We next investigated the prognostic value of baseline ctDNA in our cohort. PIK3CA mutations at baseline were associated with a shorter PFS in multivariate analysis adjusting for age, performance status, and the existence of visceral disease (HR 2.14, 95% CI 1.25–3.70, p = 0.033) (Figure 4A,B). This prognostic role was statistically significant in patients receiving fulvestrant-based therapies (n = 53; HR 2.63, 95% CI 1.32–5.0, p = 0.013) but not in those receiving AI-based therapies (n = 22; p = 0.9) or those receiving CDK4/6i during the study period (p = 0.88) (Supplementary Figure S4A–C). Of note, PIK3CA mutant patients tended to have a longer PFS with exemestane plus everolimus (Supplementary Figure S4D). As a niche of highly unmet need, we observed that PIK3CA mutations were associated with a worse prognosis in the subset of patients who had progressed to a prior CDK4/6i and received fulvestrant monotherapy while on study (n = 13; HR 5.49, CI 95% 1.60–19.30, p = 0.006) (Figure 4C). ESR1 mutations were significantly prognostic in patients who did not receive CDK4/6i while on study (p = 0.049), but this association failed to achieve statistical significance for the whole population (p = 0.16) or for specific treatment subgroups including exemestane plus everolimus (p = 0.79) (Figure 4D,E; Supplementary Figure S4E–H). No significant association with a worse outcome was identified with specific ESR1 or PIK3CA mutations.

We next inquired whether the VAF had a relevant impact on prognostic associations. Patients with a baseline ESR1 VAF > 1% performed significantly worse than those with VAF < 1% (Figure 4F). Of note, the latter exhibited an outcome overlapping with non-mutant patients. No significant differences were observed in PIK3CA mutant patients (Supplementary Figure S4I). When stratified by type of therapy, patients with baseline PIK3CA mutation had numerically longer PFS with AI compared to fulvestrant (p = 0.08), while patients with ESR1 mutations displayed overlapping curves (p = 0.69) (Supplementary Figure S4J,K).

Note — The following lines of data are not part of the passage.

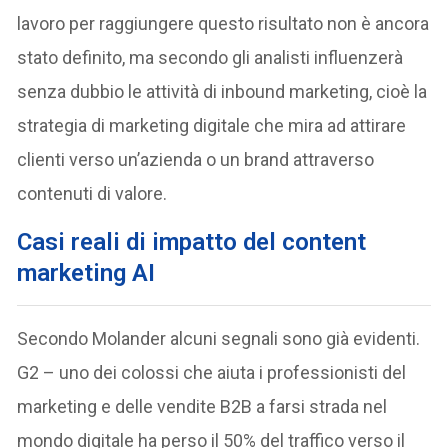
lavoro per raggiungere questo risultato non è ancora
stato definito, ma secondo gli analisti influenzerà
senza dubbio le attività di inbound marketing, cioè la
strategia di marketing digitale che mira ad attirare
clienti verso un’azienda o un brand attraverso
contenuti di valore.
Casi reali di impatto del content
marketing AI
Secondo Molander alcuni segnali sono già evidenti.
G2 – uno dei colossi che aiuta i professionisti del
marketing e delle vendite B2B a farsi strada nel
mondo digitale ha perso il 50% del traffico verso il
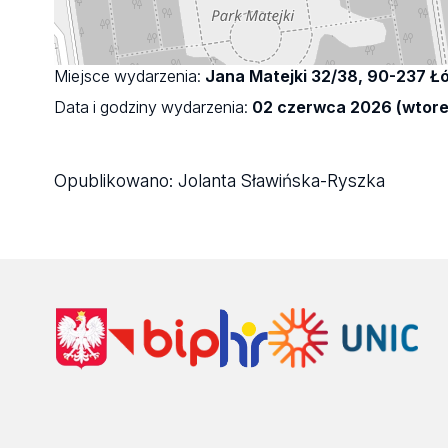
Miejsce wydarzenia:
Jana Matejki 32/38, 90-237 Ł
Data i godziny wydarzenia:
02 czerwca 2026 (wtorek
Opublikowano:
Jolanta Sławińska-Ryszka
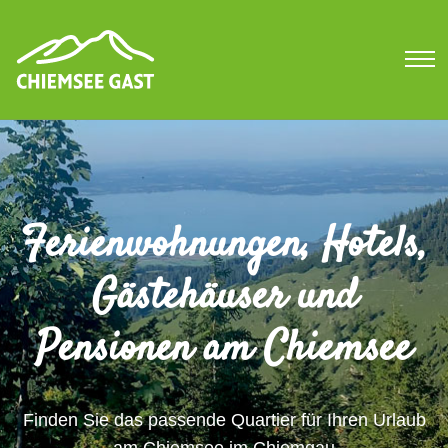
Ferienwohnungen, Hotels,
Gästehäuser und
Pensionen am Chiemsee
Finden Sie das passende Quartier für Ihren Urlaub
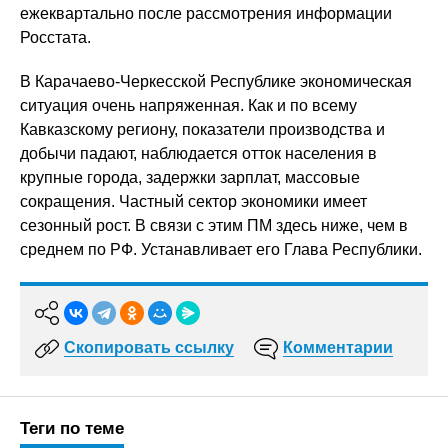
ежеквартально после рассмотрения информации
Росстата.
В Карачаево-Черкесской Республике экономическая
ситуация очень напряженная. Как и по всему
Кавказскому региону, показатели производства и
добычи падают, наблюдается отток населения в
крупные города, задержки зарплат, массовые
сокращения. Частный сектор экономики имеет
сезонный рост. В связи с этим ПМ здесь ниже, чем в
среднем по РФ. Устанавливает его Глава Республики.
Скопировать ссылку
Комментарии
Теги по теме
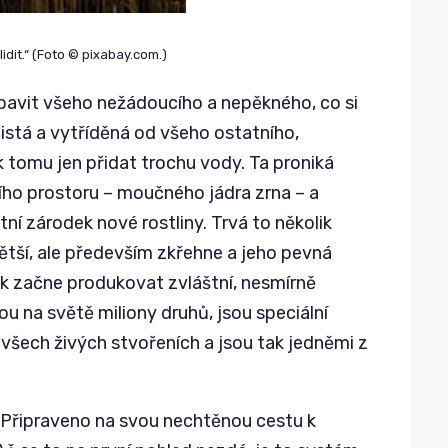
lidit.“ (Foto © pixabay.com.)
bavit všeho nežádoucího a nepěkného, co si
čistá a vytříděná od všeho ostatního,
 tomu jen přidat trochu vody. Ta proniká
ího prostoru – moučného jádra zrna – a
ní zárodek nové rostliny. Trvá to několik
ětší, ale především zkřehne a jeho pevná
ček začne produkovat zvláštní, nesmírně
ou na světě miliony druhů, jsou speciální
e všech živých stvořeních a jsou tak jedněmi z
. Připraveno na svou nechtěnou cestu k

Of the 54 patients whose baseline samples were interrogated for TP53 alterations, 11 displayed pathogenic mutations, which were associated with a worse PFS (HR 2.4, CI 95% 1.03–6.17, p = 0.03) (Figure 4G). The limited sample size precluded us from subgrouping TP53 mutant patients and constrained our ability to ascertain the weighted role of each mutation in patients with more than one mutant gene, although patients with tumors harboring combinations of mutant genes did not exhibit significantly worse outcomes compared to those with individual mutations (Supplementary Figure S4L).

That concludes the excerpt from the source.